## Task item:
Return the records word for word. Pictures do not belong in the copy.

## Records to process:

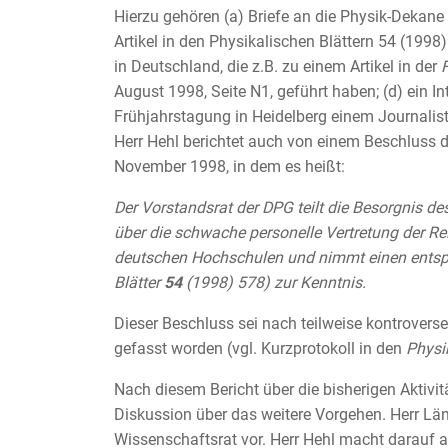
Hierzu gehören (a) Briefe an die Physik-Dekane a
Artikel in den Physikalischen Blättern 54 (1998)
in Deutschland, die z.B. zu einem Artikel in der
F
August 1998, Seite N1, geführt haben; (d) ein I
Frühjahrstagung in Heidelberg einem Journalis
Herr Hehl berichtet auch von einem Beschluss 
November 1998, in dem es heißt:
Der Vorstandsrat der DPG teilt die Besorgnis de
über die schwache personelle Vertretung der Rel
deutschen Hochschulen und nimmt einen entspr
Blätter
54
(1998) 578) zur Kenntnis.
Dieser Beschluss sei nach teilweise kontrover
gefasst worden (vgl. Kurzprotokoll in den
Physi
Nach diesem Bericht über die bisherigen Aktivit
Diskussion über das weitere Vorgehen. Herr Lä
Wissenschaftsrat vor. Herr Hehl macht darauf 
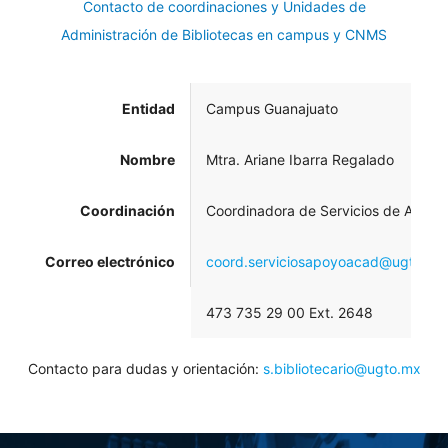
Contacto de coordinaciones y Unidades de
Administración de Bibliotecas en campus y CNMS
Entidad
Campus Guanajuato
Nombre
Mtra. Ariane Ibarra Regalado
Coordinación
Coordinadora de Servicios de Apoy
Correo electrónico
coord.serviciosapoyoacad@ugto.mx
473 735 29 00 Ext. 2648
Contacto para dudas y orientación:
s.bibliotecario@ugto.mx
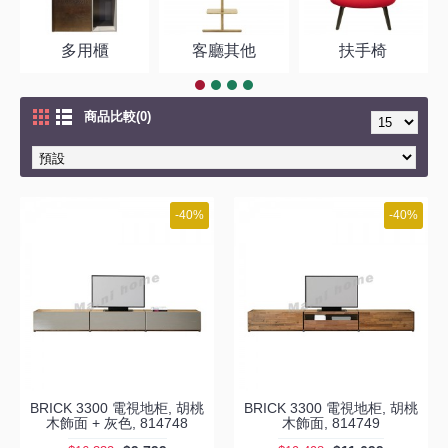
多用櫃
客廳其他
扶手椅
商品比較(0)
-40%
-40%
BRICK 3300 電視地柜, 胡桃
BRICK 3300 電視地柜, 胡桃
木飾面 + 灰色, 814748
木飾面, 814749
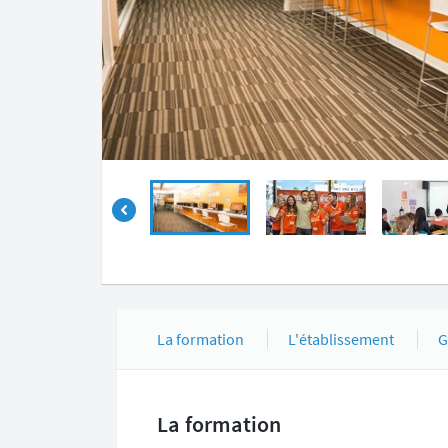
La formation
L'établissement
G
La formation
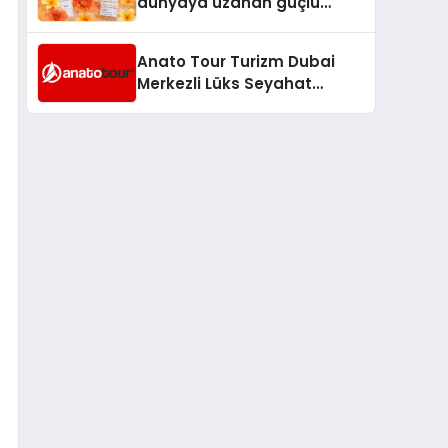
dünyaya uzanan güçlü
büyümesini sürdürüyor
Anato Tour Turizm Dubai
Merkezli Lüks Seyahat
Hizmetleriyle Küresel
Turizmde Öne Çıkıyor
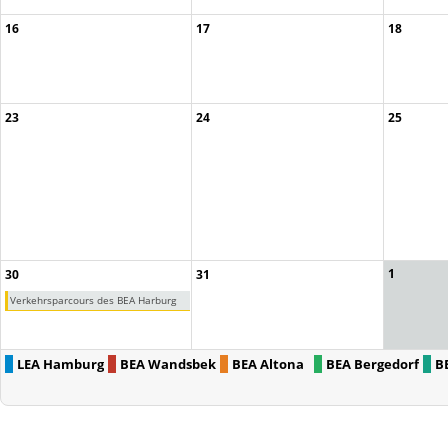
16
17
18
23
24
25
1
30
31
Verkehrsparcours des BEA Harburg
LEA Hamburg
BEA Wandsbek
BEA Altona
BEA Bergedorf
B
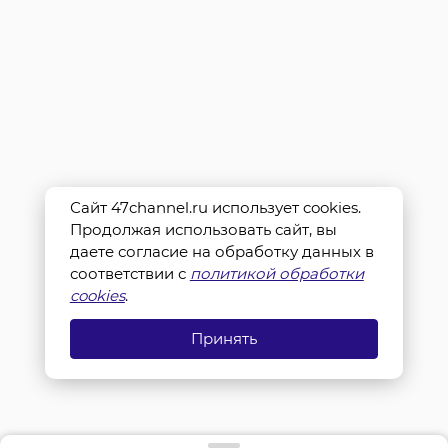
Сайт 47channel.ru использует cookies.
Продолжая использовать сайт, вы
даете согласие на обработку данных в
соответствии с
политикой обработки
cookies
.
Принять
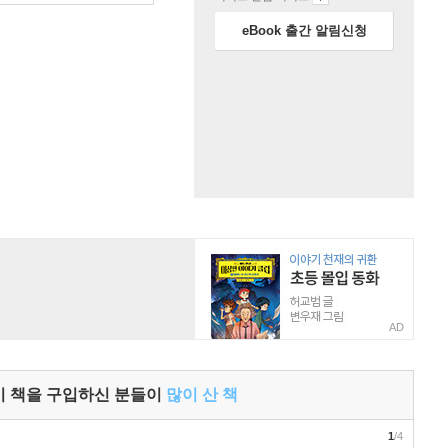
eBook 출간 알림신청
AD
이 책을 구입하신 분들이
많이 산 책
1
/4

## Result:
Hierzu gehören (a) Briefe an die Physik-Dekane a
Artikel in den Physikalischen Blättern 54 (1998)
in Deutschland, die z.B. zu einem Artikel in der
F
August 1998, Seite N1, geführt haben; (d) ein I
Frühjahrstagung in Heidelberg einem Journalis
Herr Hehl berichtet auch von einem Beschluss 
November 1998, in dem es heißt:
Der Vorstandsrat der DPG teilt die Besorgnis de
über die schwache personelle Vertretung der Rel
deutschen Hochschulen und nimmt einen entspr
Blätter
54
(1998) 578) zur Kenntnis.
Dieser Beschluss sei nach teilweise kontrover
gefasst worden (vgl. Kurzprotokoll in den
Physi
Nach diesem Bericht über die bisherigen Aktivit
Diskussion über das weitere Vorgehen. Herr Lä
Wissenschaftsrat vor. Herr Hehl macht darauf 
Contacto de coordinaciones y Unidades de
Administración de Bibliotecas en campus y CNMS
Entidad
Campus Guanajuato
Nombre
Mtra. Ariane Ibarra Regalado
Coordinación
Coordinadora de Servicios de Apoy
Correo electrónico
coord.serviciosapoyoacad@ugto.mx
473 735 29 00 Ext. 2648
Contacto para dudas y orientación:
s.bibliotecario@ugto.mx
多用櫃
客廳其他
扶手椅
商品比較(0)
-40%
-40%
BRICK 3300 電視地柜, 胡桃
BRICK 3300 電視地柜, 胡桃
木飾面 + 灰色, 814748
木飾面, 814749
La formation
L'établissement
G
La formation
dünyaya uzanan güçlü
büyümesini sürdürüyor
Anato Tour Turizm Dubai
Merkezli Lüks Seyahat
Hizmetleriyle Küresel
Turizmde Öne Çıkıyor
16
17
18
23
24
25
1
30
31
Verkehrsparcours des BEA Harburg
LEA Hamburg
BEA Wandsbek
BEA Altona
BEA Bergedorf
B
Сайт 47channel.ru использует cookies.
Продолжая использовать сайт, вы
даете согласие на обработку данных в
соответствии с
политикой обработки
cookies
.
Принять
eBook 출간 알림신청
AD
이 책을 구입하신 분들이
많이 산 책
1
/4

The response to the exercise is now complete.